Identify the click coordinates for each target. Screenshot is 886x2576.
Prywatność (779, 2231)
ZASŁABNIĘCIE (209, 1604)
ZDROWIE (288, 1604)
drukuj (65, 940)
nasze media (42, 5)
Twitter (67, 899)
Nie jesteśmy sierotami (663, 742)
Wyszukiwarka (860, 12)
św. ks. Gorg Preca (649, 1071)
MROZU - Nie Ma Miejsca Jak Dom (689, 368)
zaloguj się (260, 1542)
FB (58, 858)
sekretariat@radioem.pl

==

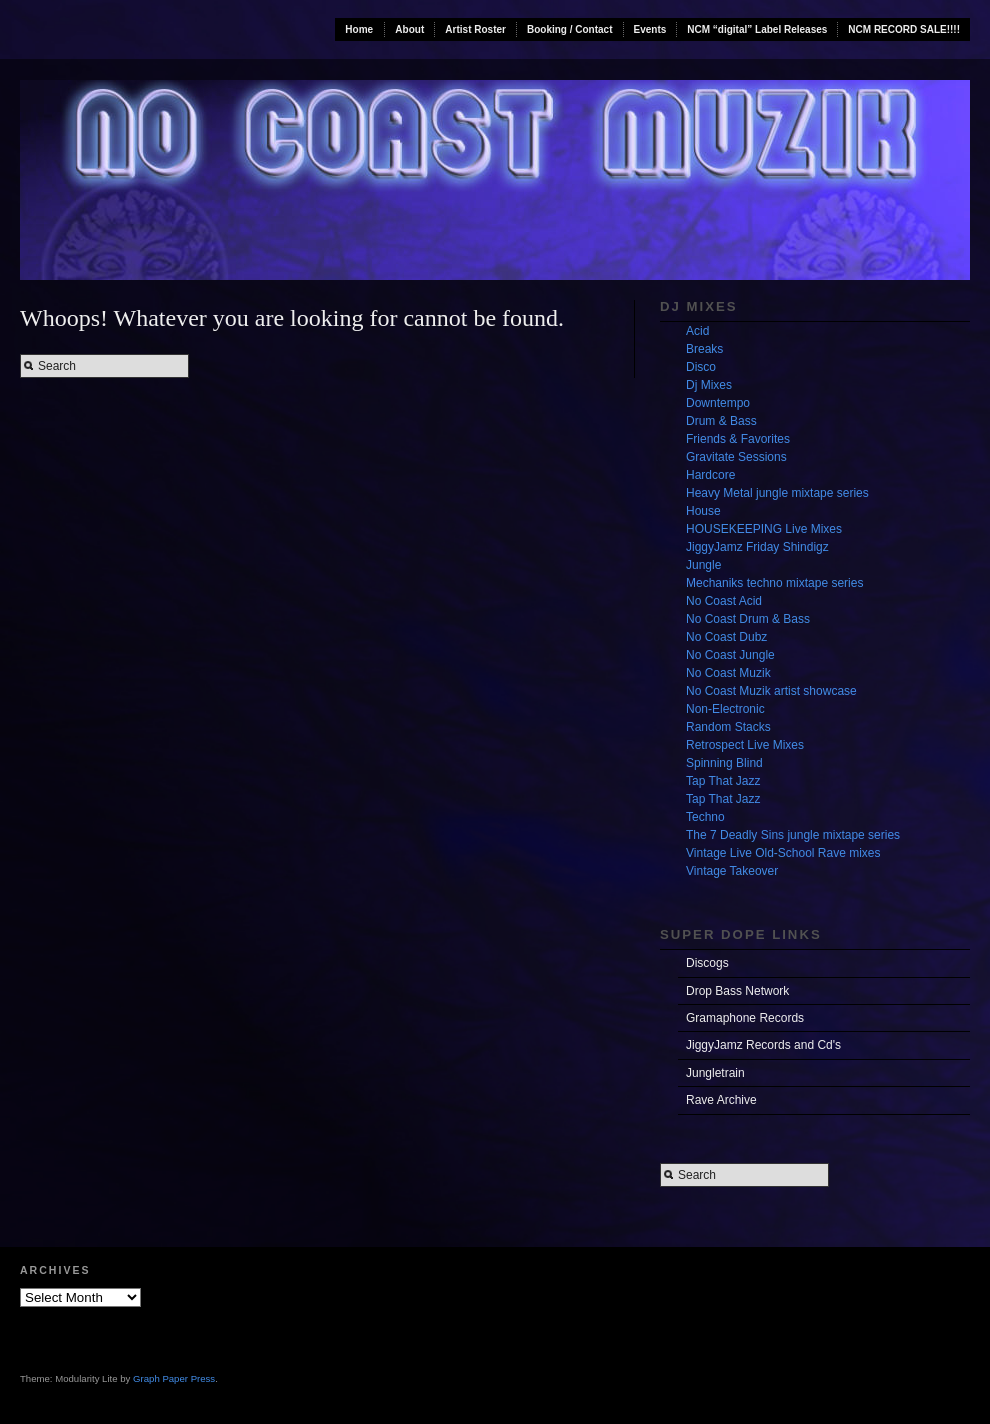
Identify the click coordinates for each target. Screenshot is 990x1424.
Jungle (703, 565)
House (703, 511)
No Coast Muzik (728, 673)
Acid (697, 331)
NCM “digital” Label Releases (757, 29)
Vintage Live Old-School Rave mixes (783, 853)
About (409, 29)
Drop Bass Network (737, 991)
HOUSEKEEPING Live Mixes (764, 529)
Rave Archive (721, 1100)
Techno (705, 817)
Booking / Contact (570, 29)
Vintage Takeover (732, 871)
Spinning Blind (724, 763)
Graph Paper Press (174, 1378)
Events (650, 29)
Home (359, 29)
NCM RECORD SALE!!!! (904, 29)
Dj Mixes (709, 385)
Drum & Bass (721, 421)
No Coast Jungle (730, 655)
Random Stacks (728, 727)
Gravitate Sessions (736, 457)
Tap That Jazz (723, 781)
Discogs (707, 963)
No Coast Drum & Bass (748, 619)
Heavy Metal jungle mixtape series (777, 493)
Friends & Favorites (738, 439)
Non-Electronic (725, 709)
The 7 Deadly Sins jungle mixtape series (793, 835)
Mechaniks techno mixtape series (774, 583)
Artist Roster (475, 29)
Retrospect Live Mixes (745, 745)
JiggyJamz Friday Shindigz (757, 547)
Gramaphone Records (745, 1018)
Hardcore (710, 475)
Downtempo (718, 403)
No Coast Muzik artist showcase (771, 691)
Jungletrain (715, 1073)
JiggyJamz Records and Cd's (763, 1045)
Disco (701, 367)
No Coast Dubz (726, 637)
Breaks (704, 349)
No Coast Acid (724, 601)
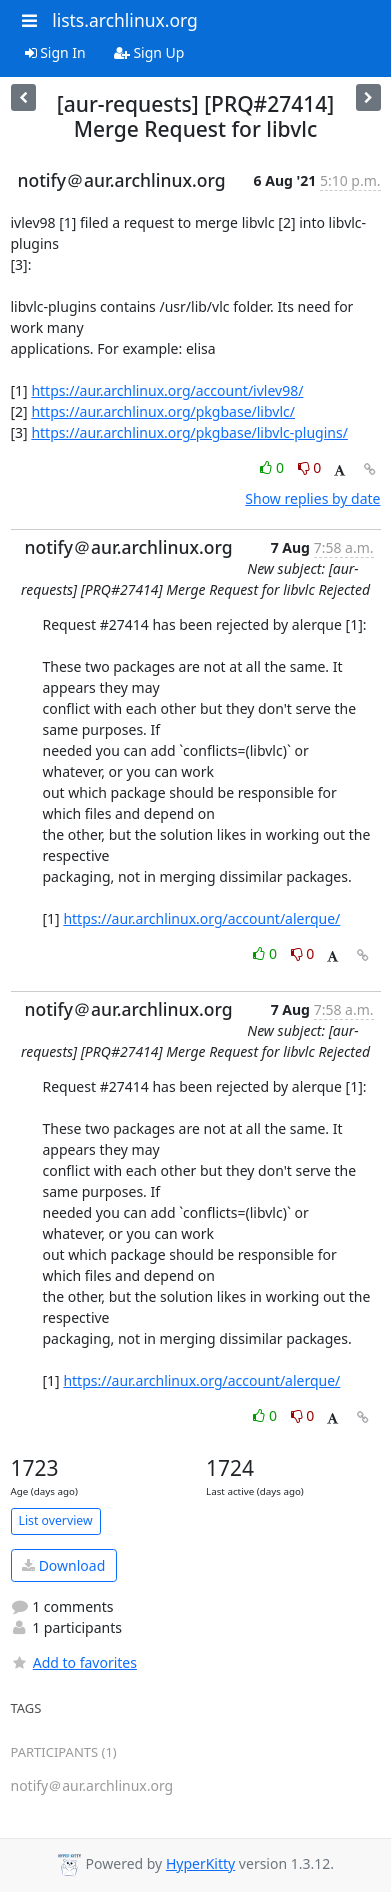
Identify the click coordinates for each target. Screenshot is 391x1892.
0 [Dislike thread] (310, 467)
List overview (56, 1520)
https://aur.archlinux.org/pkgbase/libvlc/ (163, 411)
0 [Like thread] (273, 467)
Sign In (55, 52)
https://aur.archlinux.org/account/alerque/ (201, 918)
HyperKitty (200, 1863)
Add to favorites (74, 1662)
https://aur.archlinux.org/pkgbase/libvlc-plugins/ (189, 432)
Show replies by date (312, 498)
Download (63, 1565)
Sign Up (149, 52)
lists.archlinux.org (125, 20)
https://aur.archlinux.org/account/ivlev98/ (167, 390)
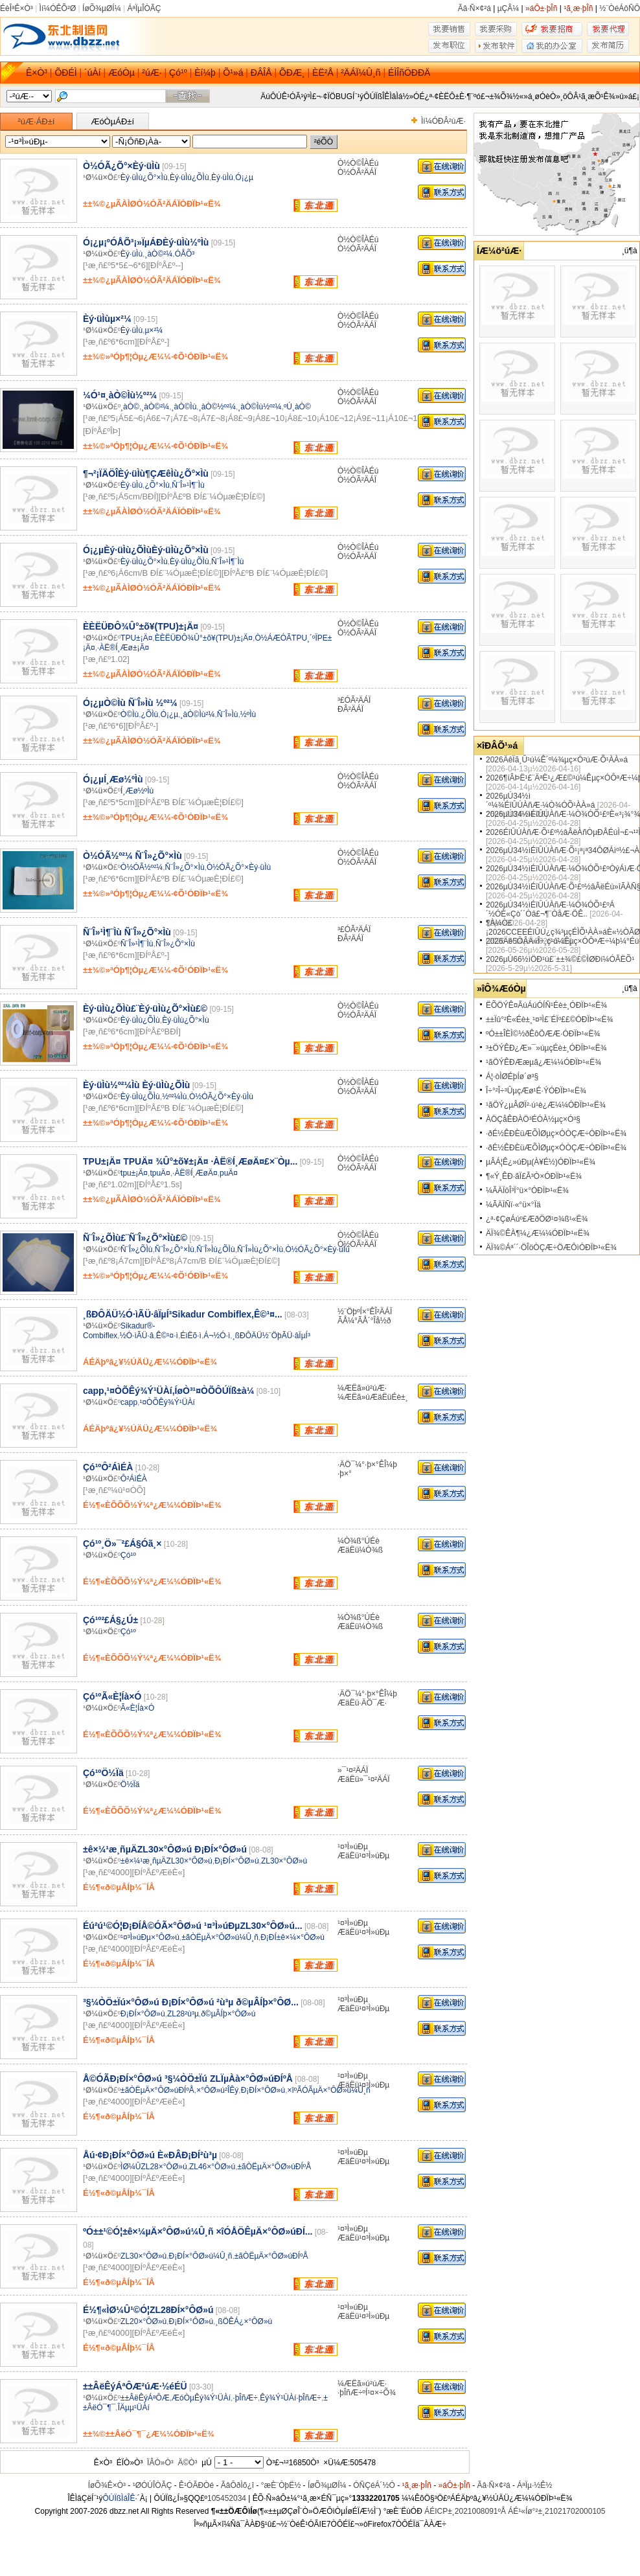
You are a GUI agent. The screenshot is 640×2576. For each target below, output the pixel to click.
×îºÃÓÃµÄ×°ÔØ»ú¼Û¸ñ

Exercise objective —
Of the lines above, extract only those from the line with "Screenshot is 886x2576." to the line with "św. ks. Gorg Preca (649, 1071)", both included, exactly as written.

Reply —
Identify the click coordinates for each target. Screenshot is 886x2576.
Prywatność (779, 2231)
ZASŁABNIĘCIE (209, 1604)
ZDROWIE (288, 1604)
drukuj (65, 940)
nasze media (42, 5)
Twitter (67, 899)
Nie jesteśmy sierotami (663, 742)
Wyszukiwarka (860, 12)
św. ks. Gorg Preca (649, 1071)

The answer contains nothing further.